Americanism Redux
September 28, 250 years ago today
The parents looked down at the crib. Their baby, their first, is two days old. A beautiful daughter. Maybe something is not quite right, a little too pale and a little too fussy and a little too congested. Well, who knows. Maybe everything will be fine.
Mom is Martha, nicknamed Patty by her husband, who is Tom. Patty and Tom were married almost exactly nine months ago today, suggesting that they hurdled chairs, sprinted through rooms, and leaped two steps at a time up the staircase to get to their wedding bed after saying their vows on New Year’s Day. Patty and Tom are in love, and daughter Patsy will be the better for it today, 250 years ago.
She’ll have only one grandfather to grow up with. It’s Patty’s father, and Tom’s father-in-law. He’s John, grandfather John. Grandpa has a bit of a problem in that he has a second, semi-secret family with his mistress, a woman named Hemings of mixed race, half-white and half-black. It’s the black heritage of Hemings that makes her legally enslaved to Grandpa John in the British colony of Virginia. Grandpa John and Hemings have five children in the semi-secret family as of now, and each is a half-sibling to Patty, Tom’s wife. Patty and Tom’s two-day old baby girl will grow up in a family web.
Tom is obsessed with building a new house for his new family. But not just any house. The vision in the mind of Tom Jefferson is of a magnificent work of art taking the form of a structure where his family will live. The walls and floors will be the canvas and Tom will be the master artist who brings it all to life on top of the mountain where Monticello will stand—preside—as a showcase in southern Virginia. The first dirt of the foundation is turned, and the first timbers and stone are being laid, all by enslaved workers, of course.
A very tall man rides his horse to a newly built church across the southern border of Virginia. The clapboard building stands in Currituck County, North Carolina, part of the colony’s outer banks. He is Reverend Joseph Pilmore and today he delivers the first Methodist sermon ever given in the colony of North Carolina. Born to parents not married, Pilmore is one of two Methodist preachers sent by Methodism’s founder John Wesley to North America. The congregation stares at Pilmore, his long hair laying over his collar. He announces the text for his sermon: “He shall baptize you with the Holy Ghost and with fire (Matthew 3:11).” His booming voice seems to shake the rafters and rattle the windows. The people listen eagerly to him. They rush the pulpit after the sermon, welcoming Pilmore to their community. The people in this church will one day soon see a specter if not a ghost and a burning if not a fire.

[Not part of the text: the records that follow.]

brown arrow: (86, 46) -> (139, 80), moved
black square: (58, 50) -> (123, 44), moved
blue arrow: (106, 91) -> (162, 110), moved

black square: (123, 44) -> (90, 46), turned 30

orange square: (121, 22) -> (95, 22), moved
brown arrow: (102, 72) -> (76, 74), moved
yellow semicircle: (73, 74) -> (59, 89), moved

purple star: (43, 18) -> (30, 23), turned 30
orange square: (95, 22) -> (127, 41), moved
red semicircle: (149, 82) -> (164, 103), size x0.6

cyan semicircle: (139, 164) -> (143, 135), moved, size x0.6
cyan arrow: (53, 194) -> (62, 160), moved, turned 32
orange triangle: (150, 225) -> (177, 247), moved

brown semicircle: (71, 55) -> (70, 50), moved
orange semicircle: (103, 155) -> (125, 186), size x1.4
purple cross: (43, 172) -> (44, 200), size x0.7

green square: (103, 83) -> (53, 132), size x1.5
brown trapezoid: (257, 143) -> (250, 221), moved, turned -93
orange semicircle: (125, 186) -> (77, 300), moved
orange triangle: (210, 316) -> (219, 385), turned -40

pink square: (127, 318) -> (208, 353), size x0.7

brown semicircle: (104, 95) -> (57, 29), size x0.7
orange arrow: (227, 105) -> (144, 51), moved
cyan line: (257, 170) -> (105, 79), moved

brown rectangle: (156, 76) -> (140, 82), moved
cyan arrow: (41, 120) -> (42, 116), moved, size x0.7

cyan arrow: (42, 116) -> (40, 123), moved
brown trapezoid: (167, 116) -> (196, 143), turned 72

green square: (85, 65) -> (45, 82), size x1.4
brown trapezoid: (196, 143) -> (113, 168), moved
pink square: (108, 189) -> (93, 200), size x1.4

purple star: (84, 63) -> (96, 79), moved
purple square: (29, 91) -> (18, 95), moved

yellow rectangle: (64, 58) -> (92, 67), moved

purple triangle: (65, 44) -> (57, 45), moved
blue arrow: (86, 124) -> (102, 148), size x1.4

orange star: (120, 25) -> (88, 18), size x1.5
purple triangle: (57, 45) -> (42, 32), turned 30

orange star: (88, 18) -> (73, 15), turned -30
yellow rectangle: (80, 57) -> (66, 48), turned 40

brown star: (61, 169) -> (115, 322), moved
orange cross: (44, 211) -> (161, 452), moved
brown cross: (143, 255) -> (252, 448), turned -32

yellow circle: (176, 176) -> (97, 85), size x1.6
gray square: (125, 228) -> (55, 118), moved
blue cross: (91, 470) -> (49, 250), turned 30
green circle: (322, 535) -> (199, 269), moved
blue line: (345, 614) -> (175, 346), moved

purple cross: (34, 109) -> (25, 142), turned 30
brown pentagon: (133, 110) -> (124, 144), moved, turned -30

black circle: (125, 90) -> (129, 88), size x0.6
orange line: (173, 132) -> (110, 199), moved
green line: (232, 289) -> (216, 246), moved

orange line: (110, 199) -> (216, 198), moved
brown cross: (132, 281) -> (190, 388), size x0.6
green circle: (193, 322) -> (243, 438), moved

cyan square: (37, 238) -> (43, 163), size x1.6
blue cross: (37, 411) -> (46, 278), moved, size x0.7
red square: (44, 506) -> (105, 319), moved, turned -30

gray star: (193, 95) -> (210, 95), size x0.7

A boundary line. First Methodist preacher, Pilmore on the southern side. First Monticello baby, Patsy on the northern side. Today, 250 years ago, a church family welcomes one and a Jefferson family welcomes the other.
Also
Today, 250 years ago, members of the national political class in England grapple with what to do about the East India Company. Given authority years ago to extend British rule and British economy into India, the EIC is nearly bankrupt. But it’s too big to fail, as they might say one day in the future. Too many ties bind Parliament and the political class to the EIC, and the EIC is dependent on those ties for survival. Members of Parliament, advisors to George III, and various officials have negotiated for weeks behind closed doors. Special pricing, buy-backs, stock options, monopolized markets, appointed jobs with salaries, side-deals on items other than tea (EIC’s core product), and countless other bargaining chips are moving off and on tables.
The only thing worth predicting is that the result will be a smelly heap of mutual interest. Real solutions and positive change will be flecks in the steaming pile. The clearest thing will be the stink. Enjoy.
A group of frustrated men and women grumble in various towns and villages of every British colony along the North American Atlantic Coast. A few are louder than the others, more resentful and fearful. Among that smaller crowd are a handful of people scratching their ideas across loose sheets of parchment paper. One, Samuel Adams, writes long into the nights, building his argument much like the mountain-top house in southern Virginia, which still mostly exists in the mind of Thomas Jefferson. Adams and Jefferson are alike in that they draw images from a classical and ancient world to transplant to their New World. But one looks out his window and sees steeples and ship masts, while the other looks out his window and sees forests, gardens, and hills. Can such a sight intersect?
For You Now
The world as it is and the time when something or someone new and first arrives.
That’s exactly Patty Jefferson and Joseph Pilmore today 250 years ago.
JP starts on a mission created by a founder. PJ begins a life with things rooted all around her.
New and first or first and new, the order matters so.
Suggestion
Rhyme over repeat and poem over mirror. Is a manner of the former clearer now in your American autumn?